According to Coyle, the key skills to creating a successful group culture are, 1) building safety; 2) sharing vulnerability; and 3) establishing purpose. For now, let’s focus on building safety.
Whether we’re aware of it or not, our brains are obsessed with psychological safety. That safety comes from the assurance of social connection, and that requires a constant stream of little reinforcements. An occasional big reminder won’t do it. Popovich and Hsieh both relentlessly bombard their teams with signals of belonging. That canvas of belonging lets Popovich’s players feel challenged instead of threatened by his yelling.
These safety reinforcements are referred to as belonging cues. These cues signal our brain that in this relationship we are unique and valued and the relationship is expected to continue. It’s these signals that make us feel safe and motivate us to contribute our best to the success of the relationship.
So what do belonging cues look like? Here’s a sampling:
Close physical proximity, often in circles • Profuse amounts of eye contact • Physical touch (handshakes, fist bumps, hugs) • Lots of short, energetic exchanges (no long speeches) • High levels of mixing; everyone talks to everyone • Few interruptions • Lots of questions • Intensive, active listening • Humor, laughter • Small, attentive courtesies (thank-yous, opening doors, etc.)
The foundational mindset for changing a culture is to view culture not as a noun – something we are, but rather as a verb – something we do. That means that our continual actions, especially our most minute behaviors, define our culture. That’s good news because we can learn the behaviors needed to create the culture of success we all long for. Read Coyle’s book for more insights and lots of practical tips on how to build these skills.

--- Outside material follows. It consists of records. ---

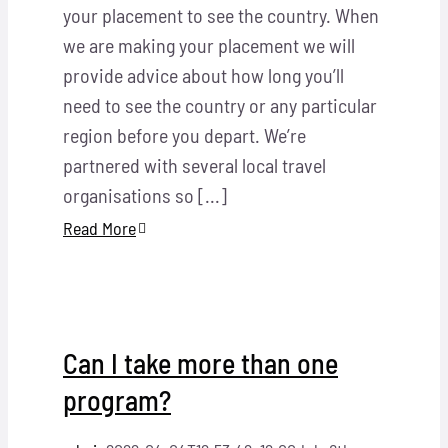
your placement to see the country. When
we are making your placement we will
provide advice about how long you’ll
need to see the country or any particular
region before you depart. We’re
partnered with several local travel
organisations so [...]
Read More
Can I take more than one
program?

Alan Weisenberger launched enLumen Leadership Services to invest in the next generation of business and nonprofit leaders. With a passion to help young leaders become wise before they grow old, Alan provides coaching, mentoring, and consulting to help leaders create healthy organizations where people flourish. His background includes twenty years as VP of Technology Services with the Evangelical Christian Credit Union and eleven years with Bank of America. He currently serves on several nonprofit boards. He and his wife, Kerri, have three daughters and one son-in-law. You can contact him at alan@enLumenLS.com, or 714-981-5585. For more leadership tips, follow his leadership blog at http://www.enLumenLS.com.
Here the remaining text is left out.